Using back substitution you can determine the solution as:
from the second row -4y + 5z = 5 and consider z = t for any real number t
implies -4y +5t = 5 $\implies$ $y = \frac{-5}{4}(t – 1)$ and from the first row x +y – 3z = 3 $\implies$ $ x= 3 – y +3z$ $\implies$ $x = \frac{7t}{4} + \frac{17}{4}$
therefore the solution becomes $\begin{pmatrix} x\\y\\z\end{pmatrix}$ = $\begin{pmatrix} \frac{7t}{4} + \frac{17}{4}\\ \frac{-5}{4}(t – 1)\\ t\end{pmatrix}_{t\in \mathbb{R}}$
3.No Solution ( Inconsistent): The system has no set of values satisfying the equations symaultinously. The lines do not intersect at all.
Example 8:
a). solve $\begin{cases}x+2y =5\\3x+6y = 8\end{cases}$ graphically
Solution:
determine the intersection point of the two lies$l_{1}: x +2y = 5$ and $l_{2}: 3x+6y = 8$
from the first equation x = 5 -2y and substitute in to the second equation 3(5 – 2y) +6y =8
implies 15 -6y+6y =8 resulta 15 = 8 is false. therefore the two lines do nt intersect and the system has no solution

fig.3.3. graph showing no solution
b).

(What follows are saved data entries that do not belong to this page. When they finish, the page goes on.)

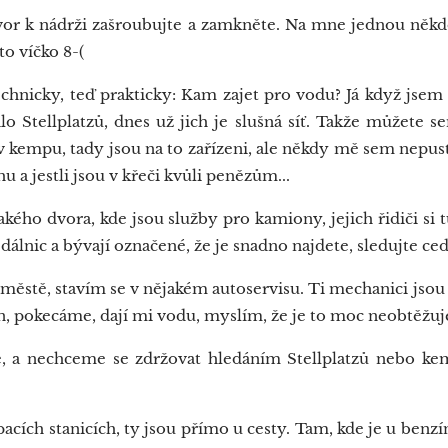
or k nádrži zašroubujte a zamkněte. Na mne jednou někdo m
o víčko 8-(
chnicky, teď prakticky: Kam zajet pro vodu? Já když jsem
o Stellplatzů, dnes už jich je slušná síť. Takže můžete se
v kempu, tady jsou na to zařízeni, ale někdy mě sem nepust
hu a jestli jsou v křeči kvůli penězům...
ého dvora, kde jsou služby pro kamiony, jejich řidiči si t
álnic a bývají označené, že je snadno najdete, sledujte ced
stě, stavím se v nějakém autoservisu. Ti mechanici jsou v
n, pokecáme, dají mi vodu, myslím, že je to moc neobtěžuj
a nechceme se zdržovat hledáním Stellplatzů nebo kem
cích stanicích, ty jsou přímo u cesty. Tam, kde je u benz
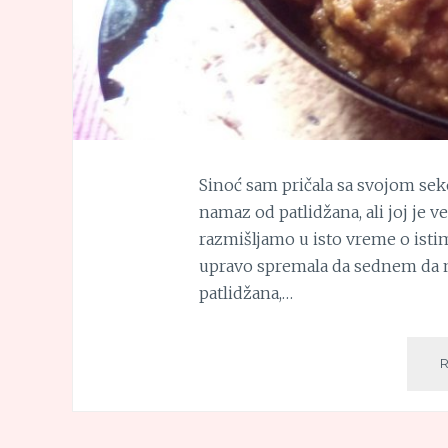
Sinoć sam pričala sa svojom sek
namaz od patlidžana, ali joj je 
razmišljamo u isto vreme o istim
upravo spremala da sednem da 
patlidžana,…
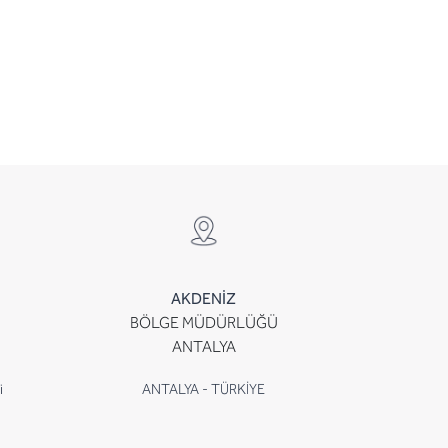
AKDENİZ
BÖLGE MÜDÜRLÜĞÜ
ANTALYA
i
ANTALYA - TÜRKİYE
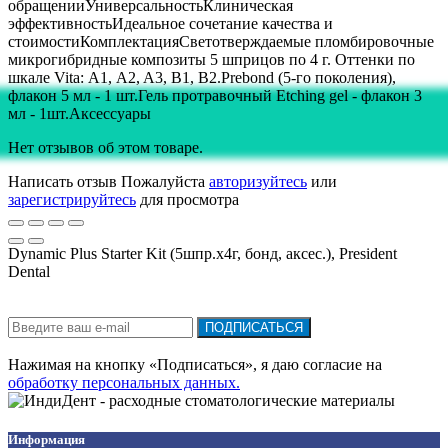
обращенииУниверсальностьКлиническая
эффективностьИдеальное сочетание качества и
стоимостиКомплектацияСветотверждаемые пломбировочные
микрогибридные композиты 5 шприцов по 4 г. Оттенки по
шкале Vita: А1, A2, A3, B1, B2.Prebond (5-го поколения),
флакон 5 мл - 1 шт.Гель протравочный Etching gel - флакон 3
мл - 1шт.Аксессуары
Нет отзывов об этом товаре.
Написать отзыв
Пожалуйста
авторизуйтесь
или
зарегистрируйтесь
для просмотра
Dynamic Plus Starter Kit (5шпр.х4г, бонд, аксес.), President
Dental
Подписка на новости:
ПОДПИСАТЬСЯ
Нажимая на кнопку «Подписаться», я даю cогласие на
обработку персональных данных.
Информация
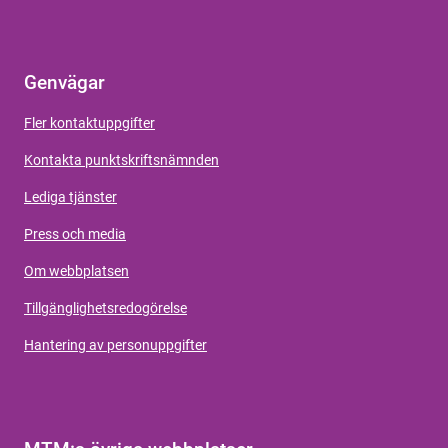
Genvägar
Fler kontaktuppgifter
Kontakta punktskriftsnämnden
Lediga tjänster
Press och media
Om webbplatsen
Tillgänglighetsredogörelse
Hantering av personuppgifter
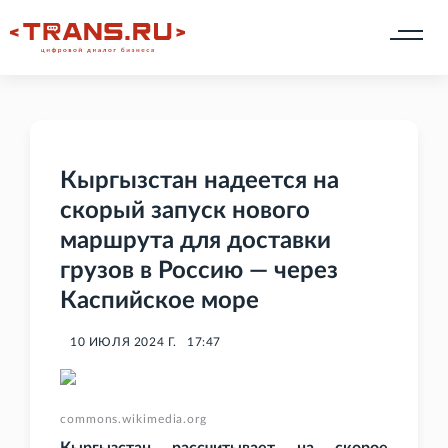
Кыргызстан надеется на
скорый запуск нового
маршрута для доставки
грузов в Россию — через
Каспийское море
10 ИЮЛЯ 2024 Г.
17:47
commons.wikimedia.org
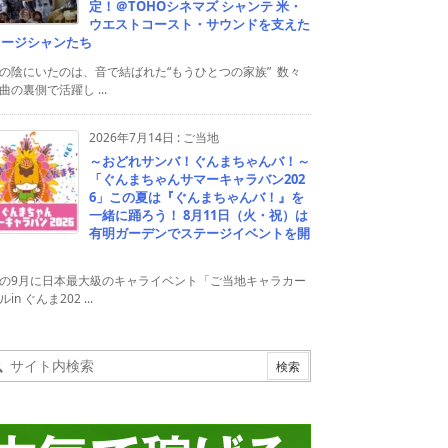
定！＠TOHOシネマズ シャンテ 米・
ウエストコースト・サウンドを支えた
ュージシャンたち
の陰にいたのは、音で結ばれた“もうひとつの家族” 数々
曲の裏側で活躍し ...
2026年7月14日
:
ご当地
～おどれサンバ！ぐんまちゃんバ！～
「ぐんまちゃんサマーキャラバン202
6」この夏は『ぐんまちゃんバ！』を
一緒に踊ろう！ 8月11日（火・祝）は
有明ガーデンでステージイベントを開
！
の9月に日本最大級のキャライベント「ご当地キャラカー
in ぐんま202 ...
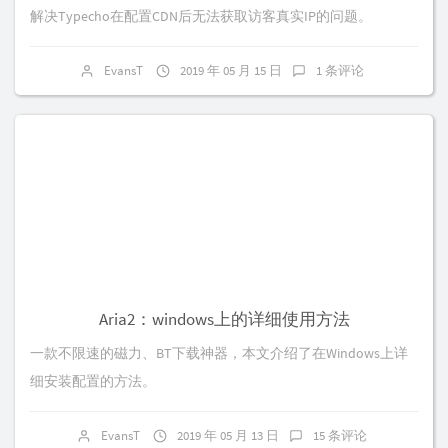
解决Typecho在配置CDN后无法获取访客真实IP的问题。
EvansT
2019 年 05 月 15 日
1 条评论
Aria2：windows上的详细使用方法
一款不限速的磁力、BT下载神器，本文介绍了在Windows上详
细安装配置的方法。
EvansT
2019 年 05 月 13 日
15 条评论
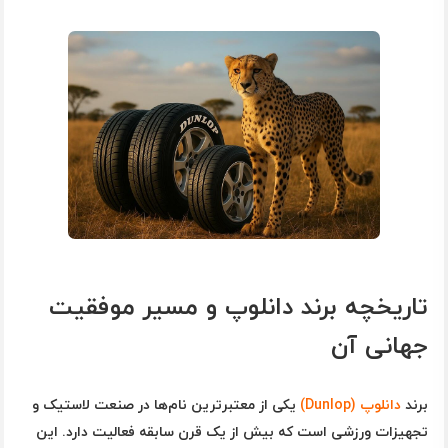
تاریخچه برند دانلوپ و مسیر موفقیت
جهانی آن
برند
دانلوپ (Dunlop)
یکی از معتبرترین نام‌ها در صنعت لاستیک و
تجهیزات ورزشی است که بیش از یک قرن سابقه فعالیت دارد. این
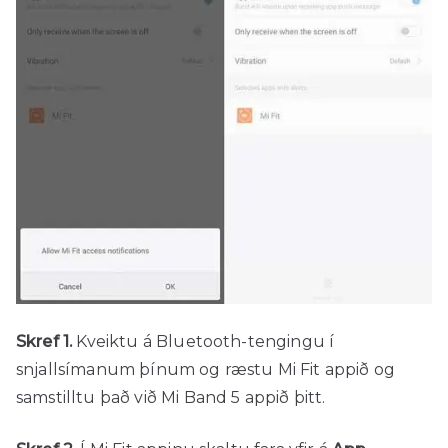
Skref 1.
Kveiktu á Bluetooth-tengingu í
snjallsímanum þínum og ræstu Mi Fit appið og
samstilltu það við Mi Band 5 appið þitt.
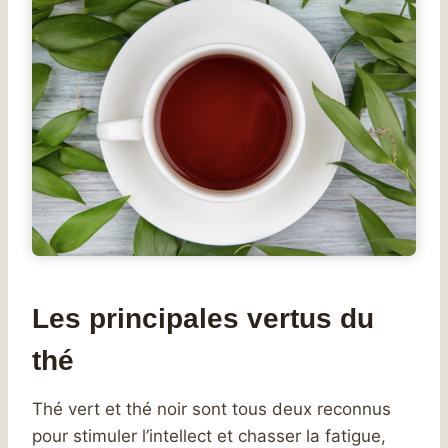
Les principales vertus du
thé
Thé vert et thé noir sont tous deux reconnus
pour stimuler l’intellect et chasser la fatigue,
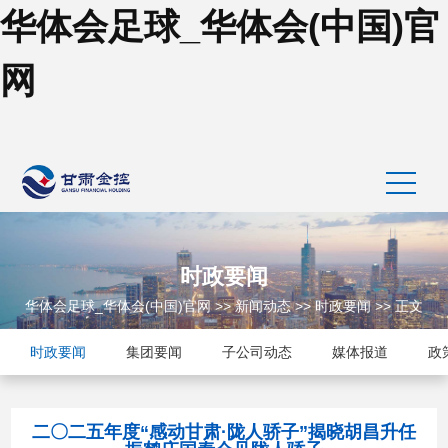
华体会足球_华体会(中国)官
网
时政要闻
华体会足球_华体会(中国)官网
>>
新闻动态
>>
时政要闻
>> 正文
时政要闻
集团要闻
子公司动态
媒体报道
政
二〇二五年度“感动甘肃·陇人骄子”揭晓胡昌升任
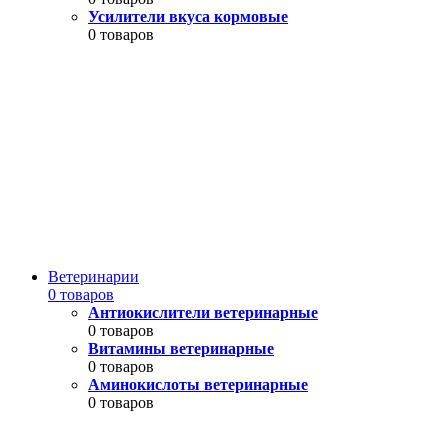
Усилители вкуса кормовые
0 товаров
Ветеринарии
0 товаров
Антиокислители ветеринарные
0 товаров
Витамины ветеринарные
0 товаров
Аминокислоты ветеринарные
0 товаров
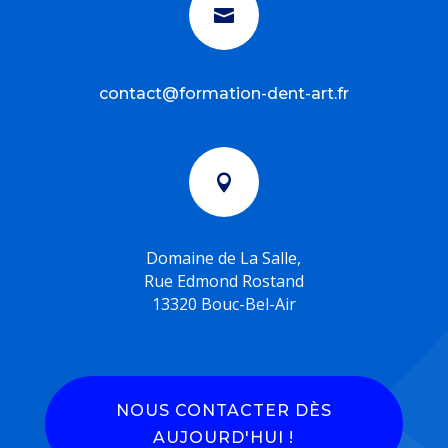

contact@formation-dent-art.fr

Domaine de La Salle,
Rue Edmond Rostand
13320 Bouc-Bel-Air
NOUS CONTACTER DÈS
AUJOURD'HUI !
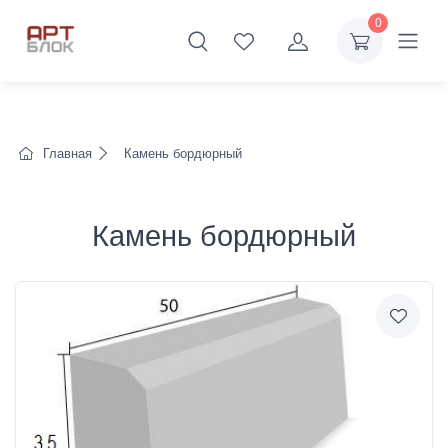
0
Главная
Камень бордюрный
Камень бордюрный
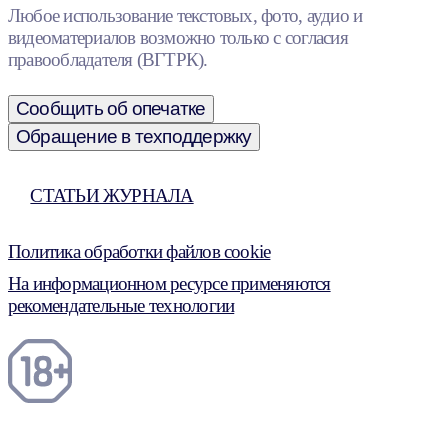
Любое использование текстовых, фото, аудио и
видеоматериалов возможно только с согласия
правообладателя (ВГТРК).
Сообщить об опечатке
Обращение в техподдержку
СТАТЬИ ЖУРНАЛА
Политика обработки файлов cookie
На информационном ресурсе применяются
рекомендательные технологии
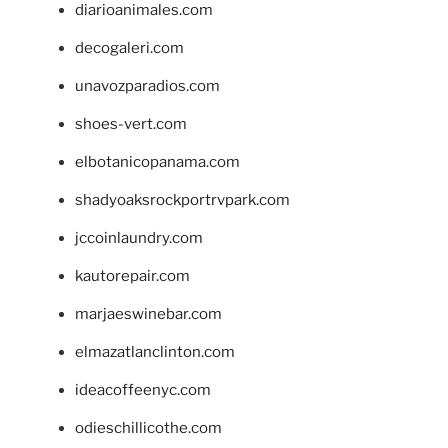
diarioanimales.com
decogaleri.com
unavozparadios.com
shoes-vert.com
elbotanicopanama.com
shadyoaksrockportrvpark.com
jccoinlaundry.com
kautorepair.com
marjaeswinebar.com
elmazatlanclinton.com
ideacoffeenyc.com
odieschillicothe.com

Solve the system
$\begin{cases}x +y +-3z =3\\x _ 3y +2z =5\\2x -2y – z =6\end{cases}$
Solution:
The augmented matrix$A|B = \begin{pmatrix}1&1&-3&3\\1&-3&2&5\\2&-2&-1&6\end{pmatrix}$
then $R_{2}\rightarrow-R_{1} +R_{2}$
$R_{3}\rightarrow-2R_{1} +R_{3}$ $\begin{pmatrix}1&1&-3&3\\0&-4&5&2\\0&-4&5&0\end{pmatrix}$
$R_{3}\rightarrow-R_{2} +R_{3}$ $\begin{pmatrix}1&1&-3&3\\0&-4&5&2\\0&0&0&-2\end{pmatrix}$
the reduced form shows that the number of non-zero rows on A is less than the number of non-zero rows in A|B. therefore the system has no solution.
NOTE:
- For a linear system, if the number of non-zero rows of coefficient matrix A is less than number of non-zero rows of aaaaaaaaugmented matrix A|B after reduction, then the system has no solution.
- The system $\begin{cases} a_{11}x_{1} + a_{12}x_{2} + a_{13}x_{3} + … + a_{1n}x_{n} = 0 \\a_{21}x_{1} + a_{22}x_{2} + a_{23}x_{3} + … + a_{2n}x_{n}& = 0\\a_{31}x_{1} + a_{32}x_{2} + a_{33}x_{3} + … + a_{3n}x_{n}& = 0\\ …\\…\\a_{m1}x_{1} + a_{m2}x_{2} + a_{m3}x_{3} + … + a_{mn}x_{n}& = 0\end{cases}$ is the homogenous system of linear equations.
- For the system on the above the solution $x_{1} = x_{2} = x_{3} = …. = x_{n} = 0$ is called the trivial solution and the solution $(x_{1} x_{2} x_{3} ….. x_{n})^{t}$ for $x_{i} \ne 0$ is the non- trivial solution.